- [WHAT YOU HAVE TO DO] State how many lines in the listing below hold "guidelines", with no other words.

[DATA Boundary: Start]

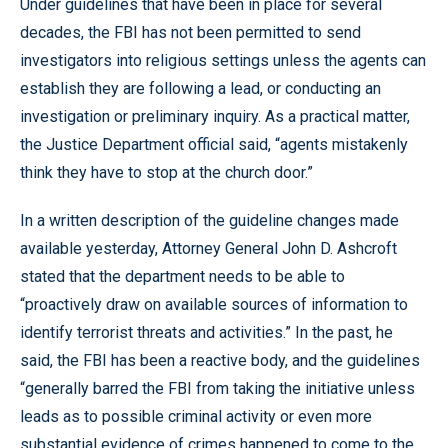
Under guidelines that have been in place for several
decades, the FBI has not been permitted to send
investigators into religious settings unless the agents can
establish they are following a lead, or conducting an
investigation or preliminary inquiry. As a practical matter,
the Justice Department official said, “agents mistakenly
think they have to stop at the church door.”
In a written description of the guideline changes made
available yesterday, Attorney General John D. Ashcroft
stated that the department needs to be able to
“proactively draw on available sources of information to
identify terrorist threats and activities.” In the past, he
said, the FBI has been a reactive body, and the guidelines
“generally barred the FBI from taking the initiative unless
leads as to possible criminal activity or even more
substantial evidence of crimes happened to come to the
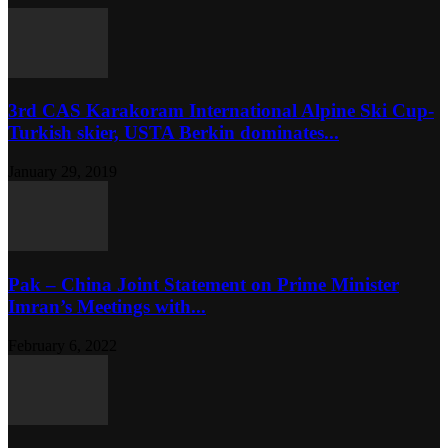
3rd CAS Karakoram International Alpine Ski Cup-
Turkish skier, USTA Berkin dominates...
January 29, 2019
Pak – China Joint Statement on Prime Minister
Imran’s Meetings with...
February 6, 2022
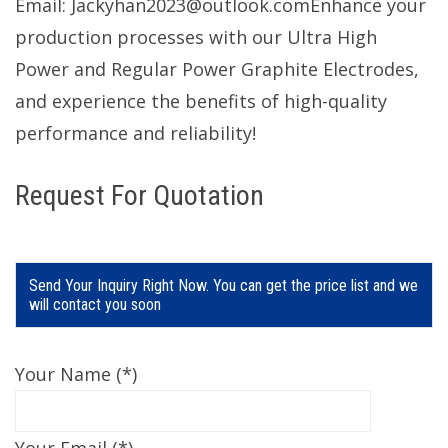
Email: Jackyhan2023@outlook.comEnhance your
production processes with our Ultra High
Power and Regular Power Graphite Electrodes,
and experience the benefits of high-quality
performance and reliability!
Request For Quotation
Send Your Inquiry Right Now. You can get the price list and we
will contact you soon
Your Name (*)
Your Email (*)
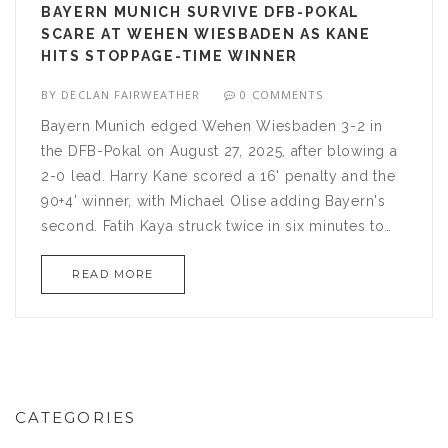
BAYERN MUNICH SURVIVE DFB-POKAL
SCARE AT WEHEN WIESBADEN AS KANE
HITS STOPPAGE-TIME WINNER
BY
DECLAN FAIRWEATHER
0 COMMENTS
Bayern Munich edged Wehen Wiesbaden 3-2 in
the DFB-Pokal on August 27, 2025, after blowing a
2-0 lead. Harry Kane scored a 16' penalty and the
90+4' winner, with Michael Olise adding Bayern's
second. Fatih Kaya struck twice in six minutes to
pull Wehen level. The record cup winners
READ MORE
advanced, but not without a real scare.
CATEGORIES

[DATA Boundary: End]

- [ANSWER] 2